Fig. 1. Ku and high GC content share a particular region of trait space.
Ku and high GC content share a particular region of trait space.
PCA of microbial trait data for select traits with species colored based on either their mean genomic GC content or whether they have known members that encode the Ku protein. Trait loadings signified by arrows. Note the clear separation of Ku and no-Ku organisms in trait space.

Nevertheless, the inclusion of Ku along with ecological traits in a linear model to explain genomic GC content resulted in most other environmental traits still being statistically significant (S1 Table), indicating that either there is some aspect of the environment affecting GC content that is not attributable to DSBs or that NHEJ is an imperfect indicator of the rate of DSB formation (or both). In fact this is trivially true, as Ku presence is a discrete, binary variable whereas the rate of DSB formation is continuous. Despite the fact that Ku is not be the sole predictor of genomic GC content, the shared region of trait-space between NHEJ-capable organisms and high GC content organisms is quite striking (Fig 1).

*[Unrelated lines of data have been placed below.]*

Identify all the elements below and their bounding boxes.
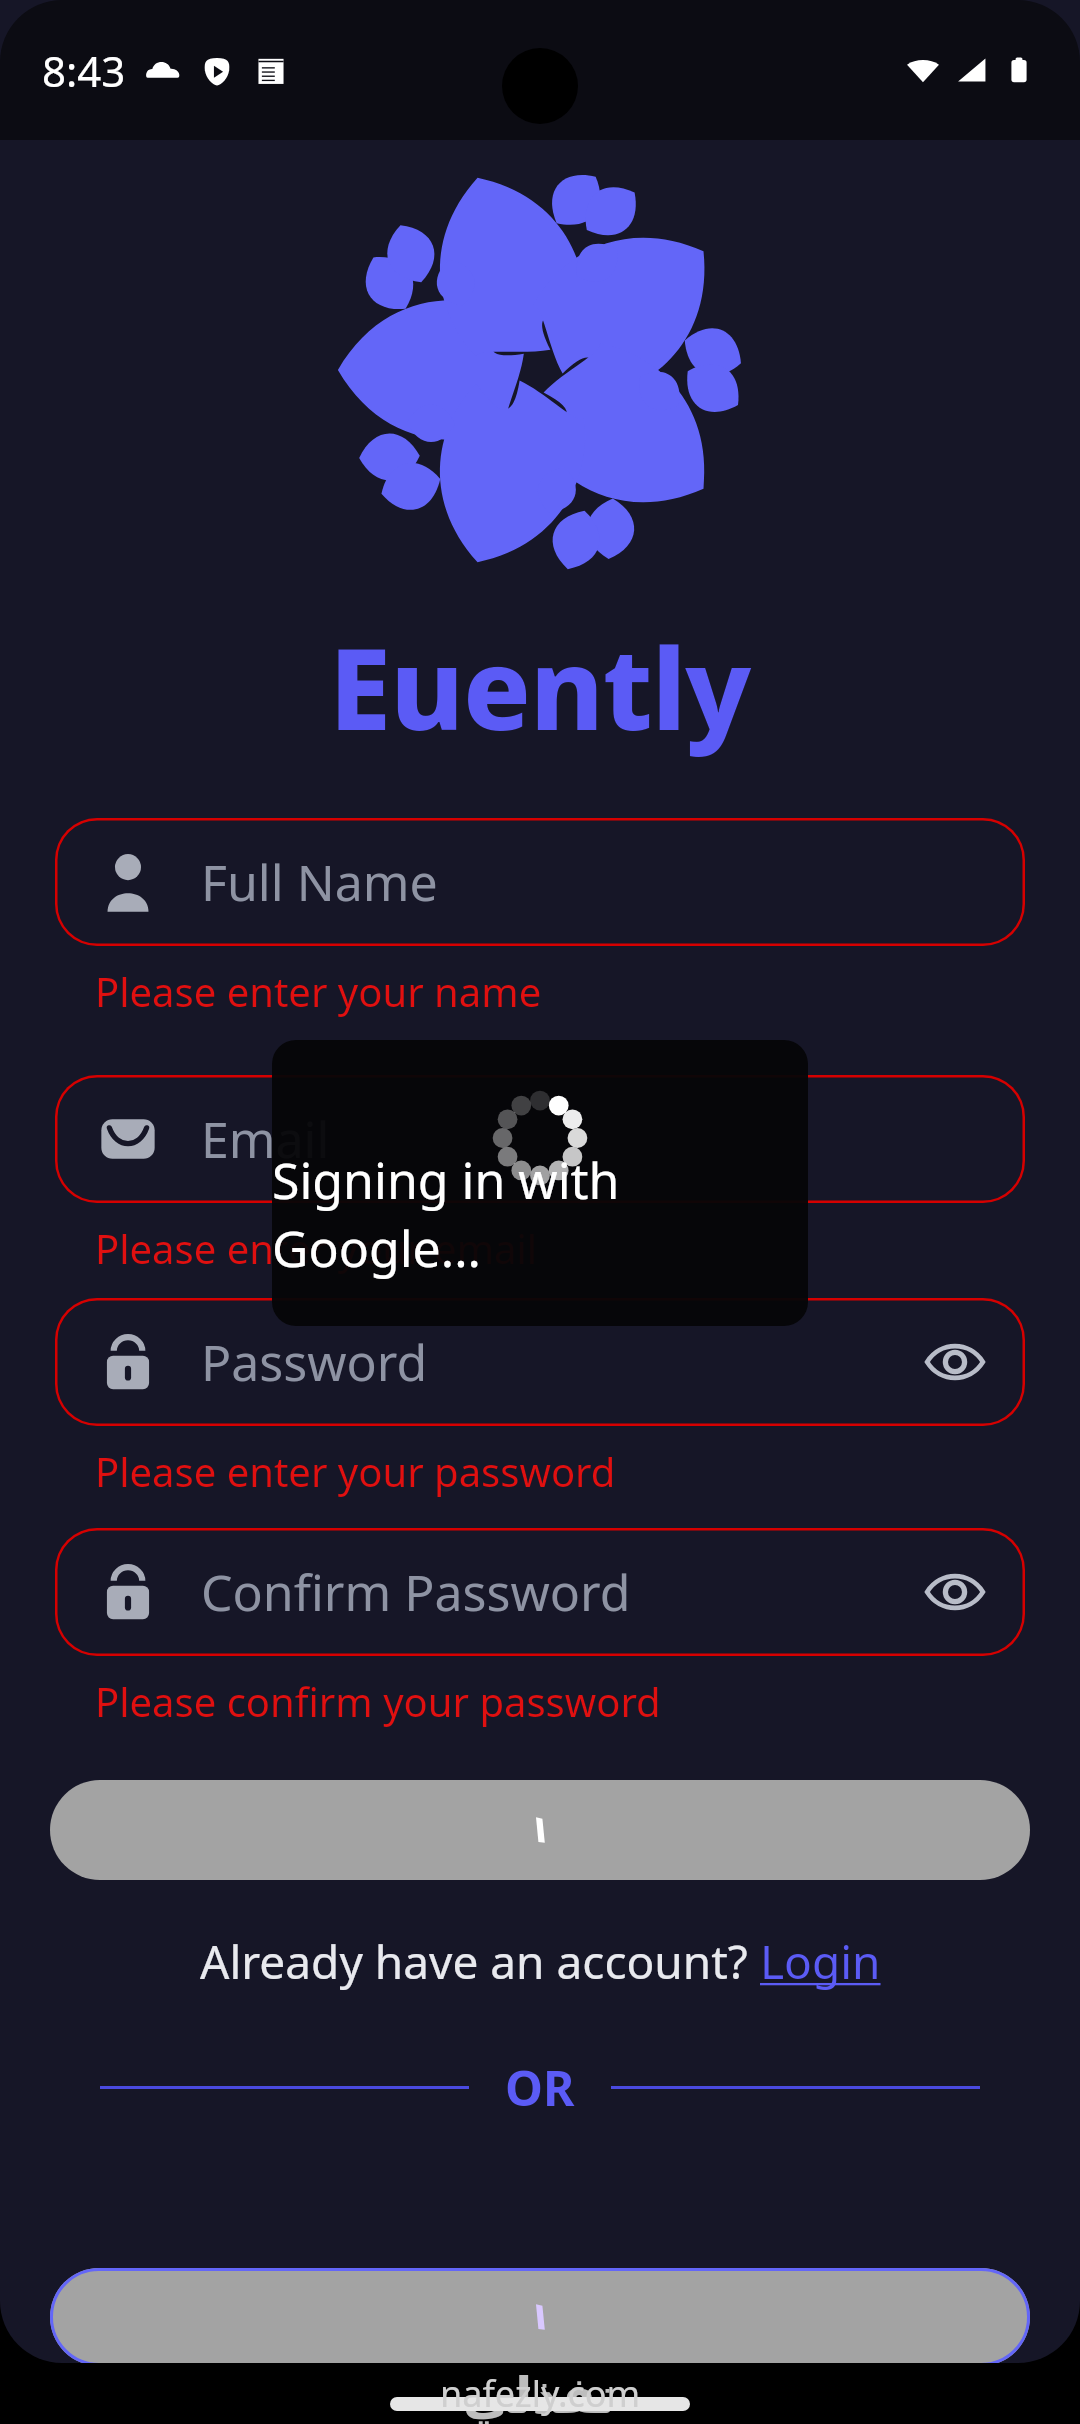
button[interactable]: Password (55, 1298, 1025, 1426)
staticText: Please enter your password (95, 1444, 616, 1498)
staticText: Please confirm your password (95, 1674, 661, 1728)
button[interactable]: Toggle password visibility (907, 1314, 1003, 1410)
button[interactable] (50, 1780, 1030, 1880)
staticText: نفذلي (463, 2367, 617, 2424)
staticText: Signing in with Google... (272, 1146, 808, 1282)
staticText: Please enter your name (95, 964, 542, 1018)
staticText: nafezly.com (440, 2369, 641, 2418)
staticText: Please enter your email (95, 1221, 538, 1275)
staticText: OR (505, 2055, 575, 2120)
button[interactable]: Email (55, 1075, 1025, 1203)
button[interactable]: Full Name (55, 818, 1025, 946)
staticText: Password (201, 1328, 428, 1396)
staticText: Login (760, 1930, 881, 1993)
button[interactable]: Confirm Password (55, 1528, 1025, 1656)
button[interactable]: Login (760, 1930, 881, 1993)
other: Home (390, 2397, 690, 2411)
staticText: Euently (329, 610, 751, 763)
button[interactable]: Toggle password visibility (907, 1544, 1003, 1640)
staticText: Confirm Password (201, 1558, 631, 1626)
button[interactable]: Sign in with Google (50, 2268, 1030, 2363)
staticText: Already have an account? (200, 1930, 760, 1993)
staticText: 8:43 (42, 42, 126, 99)
staticText: Full Name (201, 848, 438, 916)
staticText: Email (201, 1105, 330, 1173)
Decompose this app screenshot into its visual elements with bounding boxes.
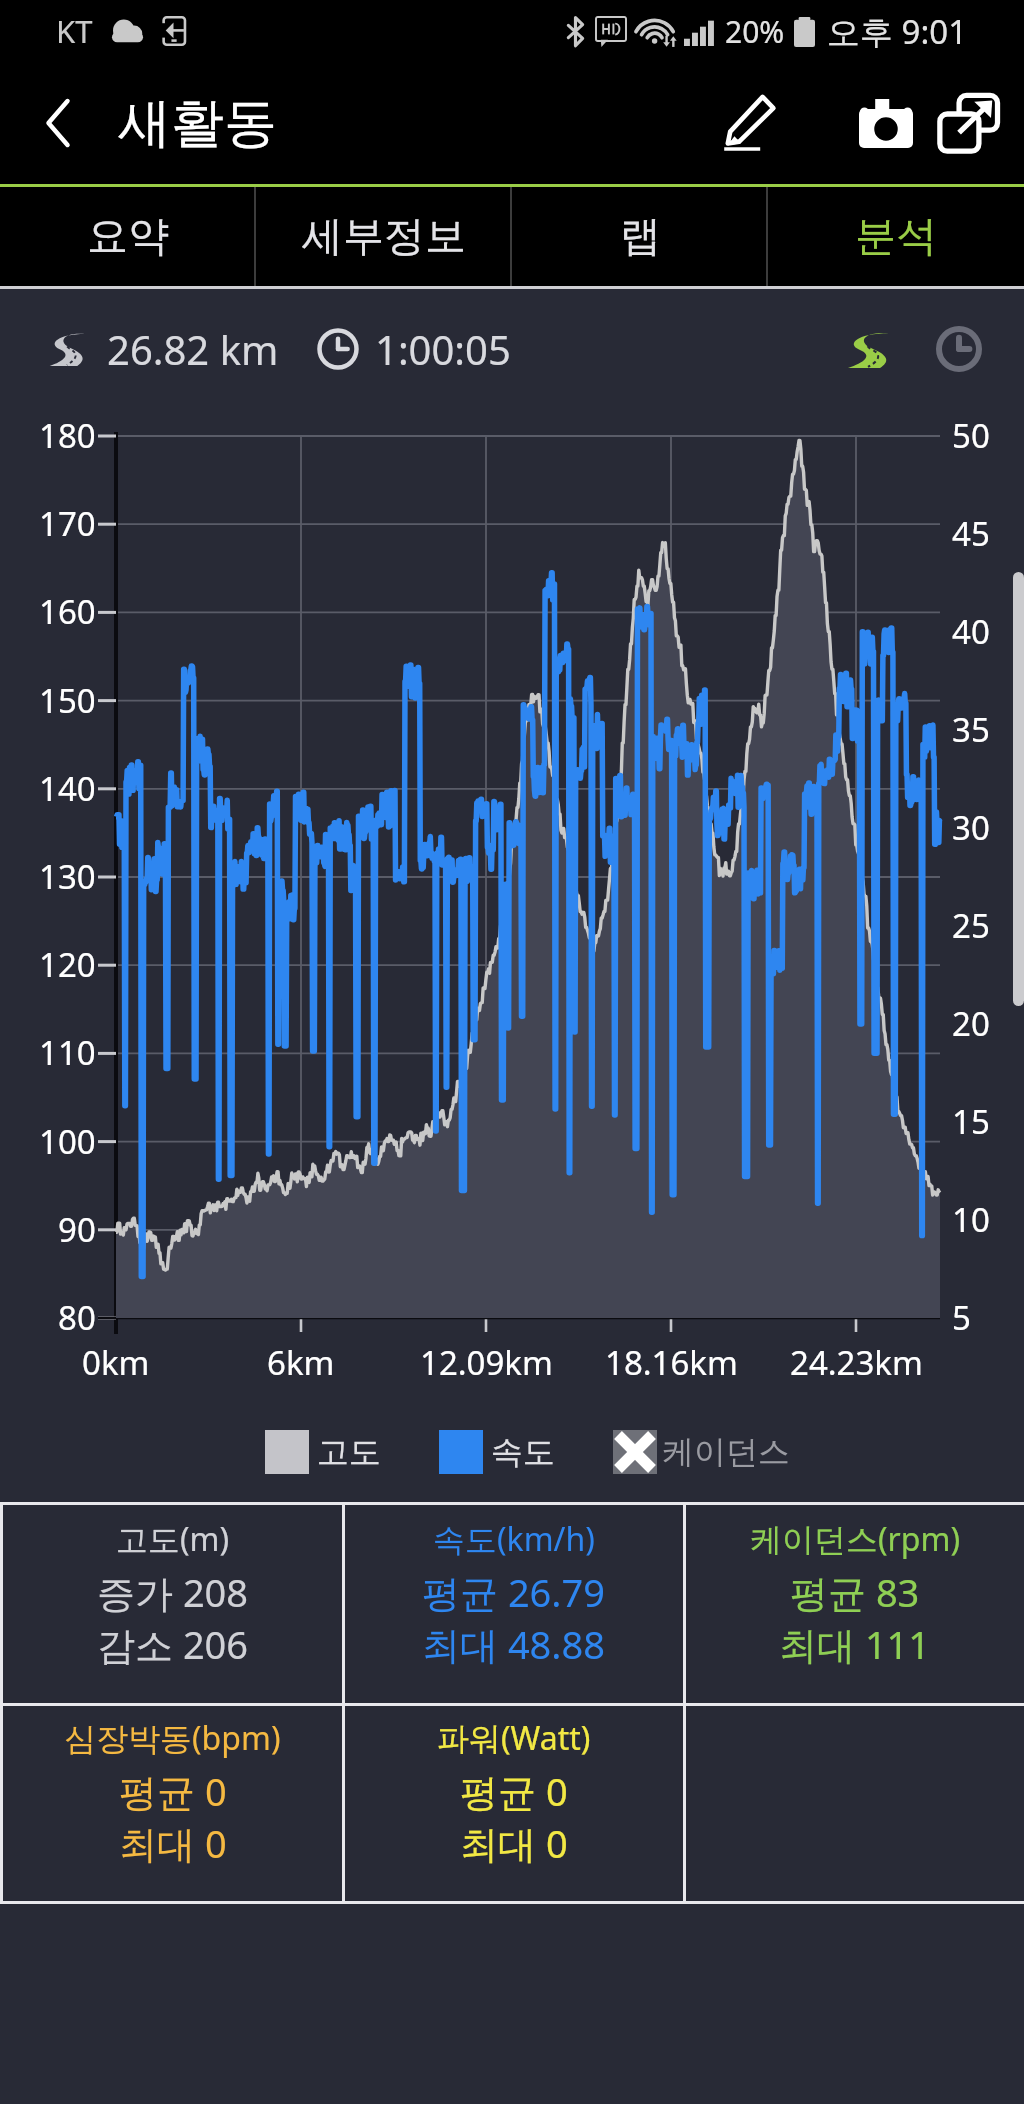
staticText: 12.09km xyxy=(420,1340,553,1385)
staticText: 25 xyxy=(952,903,990,948)
button[interactable]: 파워(Watt) xyxy=(345,1706,683,1879)
staticText: 10 xyxy=(952,1197,990,1242)
staticText: 180 xyxy=(39,413,96,458)
staticText: 평균 0 xyxy=(119,1765,227,1817)
staticText: 100 xyxy=(39,1119,96,1164)
staticText: 새활동 xyxy=(118,90,277,157)
staticText: KT xyxy=(56,10,93,52)
staticText: 평균 0 xyxy=(460,1765,568,1817)
staticText: 40 xyxy=(952,609,990,654)
staticText: 20 xyxy=(952,1001,990,1046)
button[interactable]: Back xyxy=(0,62,116,184)
staticText: 140 xyxy=(39,766,96,811)
button[interactable]: 요약 xyxy=(0,187,256,286)
staticText: 80 xyxy=(58,1295,96,1340)
staticText: 150 xyxy=(39,678,96,723)
staticText: 케이던스(rpm) xyxy=(750,1517,961,1561)
staticText: 24.23km xyxy=(790,1340,923,1385)
staticText: 5 xyxy=(952,1295,971,1340)
button[interactable]: 심장박동(bpm) xyxy=(3,1706,342,1879)
staticText: 1:00:05 xyxy=(375,322,511,376)
staticText: 속도 xyxy=(491,1432,555,1472)
staticText: 감소 206 xyxy=(97,1618,249,1670)
staticText: 파워(Watt) xyxy=(437,1716,591,1760)
staticText: 평균 26.79 xyxy=(422,1566,606,1618)
staticText: 120 xyxy=(39,942,96,987)
staticText: 요약 xyxy=(87,211,169,263)
staticText: 오후 9:01 xyxy=(827,9,968,54)
staticText: 0km xyxy=(82,1340,150,1385)
button[interactable]: 분석 xyxy=(768,187,1024,286)
staticText: 20% xyxy=(725,11,785,52)
staticText: 90 xyxy=(58,1207,96,1252)
button[interactable]: 케이던스(rpm) xyxy=(686,1505,1024,1681)
staticText: 속도(km/h) xyxy=(433,1517,595,1561)
button[interactable]: Distance graph xyxy=(834,312,908,386)
staticText: 35 xyxy=(952,707,990,752)
button[interactable]: Camera xyxy=(823,62,925,184)
staticText: 최대 0 xyxy=(119,1817,227,1869)
button[interactable]: Share xyxy=(925,62,1012,184)
staticText: 최대 0 xyxy=(460,1817,568,1869)
staticText: 18.16km xyxy=(605,1340,738,1385)
staticText: 분석 xyxy=(855,211,937,263)
staticText: 케이던스 xyxy=(662,1432,790,1472)
button[interactable]: Edit xyxy=(695,62,795,184)
staticText: 증가 208 xyxy=(97,1566,249,1618)
button[interactable]: 랩 xyxy=(512,187,768,286)
staticText: 130 xyxy=(39,854,96,899)
staticText: 심장박동(bpm) xyxy=(64,1716,281,1760)
staticText: 랩 xyxy=(620,211,661,263)
button[interactable]: 세부정보 xyxy=(256,187,512,286)
staticText: 15 xyxy=(952,1099,990,1144)
staticText: 최대 48.88 xyxy=(422,1618,606,1670)
staticText: 45 xyxy=(952,511,990,556)
button[interactable]: Time graph xyxy=(922,312,996,386)
staticText: 고도(m) xyxy=(116,1517,230,1561)
staticText: 50 xyxy=(952,413,990,458)
staticText: 26.82 km xyxy=(107,322,279,376)
staticText: 평균 83 xyxy=(790,1566,920,1618)
staticText: 110 xyxy=(39,1030,96,1075)
staticText: 최대 111 xyxy=(779,1618,931,1670)
staticText: 170 xyxy=(39,501,96,546)
staticText: 30 xyxy=(952,805,990,850)
button[interactable]: 고도(m) xyxy=(3,1505,342,1681)
staticText: 세부정보 xyxy=(302,211,466,263)
staticText: 6km xyxy=(267,1340,335,1385)
staticText: 160 xyxy=(39,589,96,634)
staticText: 고도 xyxy=(317,1432,381,1472)
button[interactable]: 속도(km/h) xyxy=(345,1505,683,1681)
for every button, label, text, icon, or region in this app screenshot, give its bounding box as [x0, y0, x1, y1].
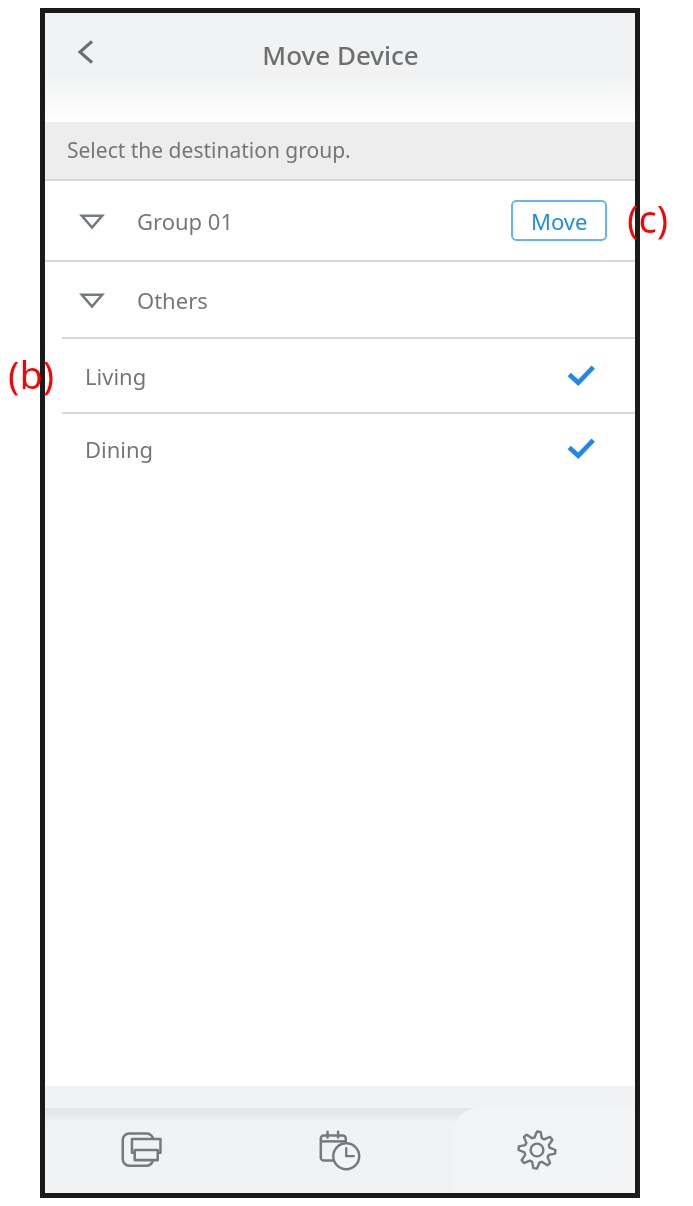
staticText: (c) [627, 192, 669, 244]
staticText: Others [137, 285, 208, 315]
button[interactable]: Settings [438, 1086, 635, 1193]
staticText: Move [531, 206, 588, 236]
button[interactable]: Living [45, 339, 635, 412]
staticText: Move Device [262, 37, 419, 72]
button[interactable]: Print [45, 1086, 241, 1193]
staticText: Group 01 [137, 206, 233, 236]
staticText: (b) [8, 348, 55, 400]
staticText: Select the destination group. [67, 136, 351, 165]
button[interactable]: Back [55, 21, 117, 83]
staticText: Living [85, 361, 147, 391]
button[interactable]: Dining [45, 414, 635, 483]
button[interactable]: Others [45, 262, 635, 337]
button[interactable]: Schedule [241, 1086, 438, 1193]
button[interactable]: Group 01 [45, 181, 635, 260]
staticText: Dining [85, 434, 154, 464]
button[interactable]: Move [511, 200, 607, 241]
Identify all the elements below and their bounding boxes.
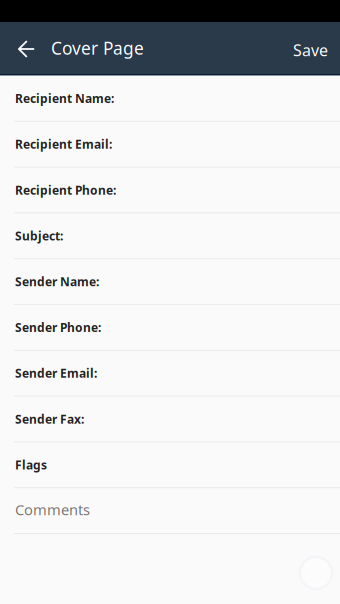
button[interactable]: Recipient Phone: xyxy=(0,168,340,213)
staticText: Save xyxy=(293,39,328,61)
button[interactable]: Flags xyxy=(0,442,340,488)
staticText: Recipient Phone: xyxy=(15,182,116,198)
staticText: Sender Email: xyxy=(15,365,97,381)
staticText: Sender Name: xyxy=(15,274,99,290)
button[interactable]: Subject: xyxy=(0,213,340,259)
staticText: Sender Fax: xyxy=(15,411,84,427)
button[interactable]: Comments xyxy=(0,488,340,534)
button[interactable]: Sender Email: xyxy=(0,351,340,397)
button[interactable]: Sender Name: xyxy=(0,259,340,305)
button[interactable]: Back xyxy=(0,22,53,74)
staticText: Flags xyxy=(15,457,47,473)
staticText: Comments xyxy=(15,500,90,519)
button[interactable]: Recipient Email: xyxy=(0,122,340,168)
staticText: Subject: xyxy=(15,228,63,244)
staticText: Sender Phone: xyxy=(15,319,101,335)
button[interactable]: Recipient Name: xyxy=(0,76,340,122)
staticText: Recipient Name: xyxy=(15,90,114,106)
staticText: Recipient Email: xyxy=(15,136,112,152)
staticText: Cover Page xyxy=(51,36,144,60)
button[interactable]: Sender Phone: xyxy=(0,305,340,351)
button[interactable]: Sender Fax: xyxy=(0,397,340,442)
button[interactable]: Save xyxy=(277,22,340,74)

Organisms with NHEJ machinery have high GC content

Next, we looked directly at the Ku versus GC content relationship. Using a large set of genomes from RefSeq we found that genomes with Ku have a dramatically shifted GC content relative to genomes without Ku (Fig 2A, S3 Fig; Pearson correlation between GC content and Ku across genomes, r = 0.54, p < 2.2 × 10−16), even though Ku presence/absence is sprinkled throughout the prokaryotic phylogeny (Fig 2B). Indeed, this association remains highly significant even after formally correcting for phylogeny using phylogenetic regression with a Brownian motion (BM) model of trait evolution (Table 1). Our analysis is robust to the choice of evolutionary model, as repetition with an Ornstein-Uhlenbeck (OU) model of trait evolution yielded similar results (Table 1). Similarly, restriction of our analysis to a particular phylum (Actinobacteria, Firmicutes, and Proteobacteria, respectively; each with >1000 genomes on our tree) shows that this effect is not attributable to a single branch of the prokaryotic tree but is quite general (Table 1). Finally, to control for the possibility that Ku gain/loss via horizontal transfer is frequent and potentially confounding, we also restricted our analysis to a subset of the data where Ku presence/absence did not vary within each genera (discarding variable genera) and found qualitatively the same result (Table 1). In sum, the presence of NHEJ on a genome is positively associated with the GC content of that genome.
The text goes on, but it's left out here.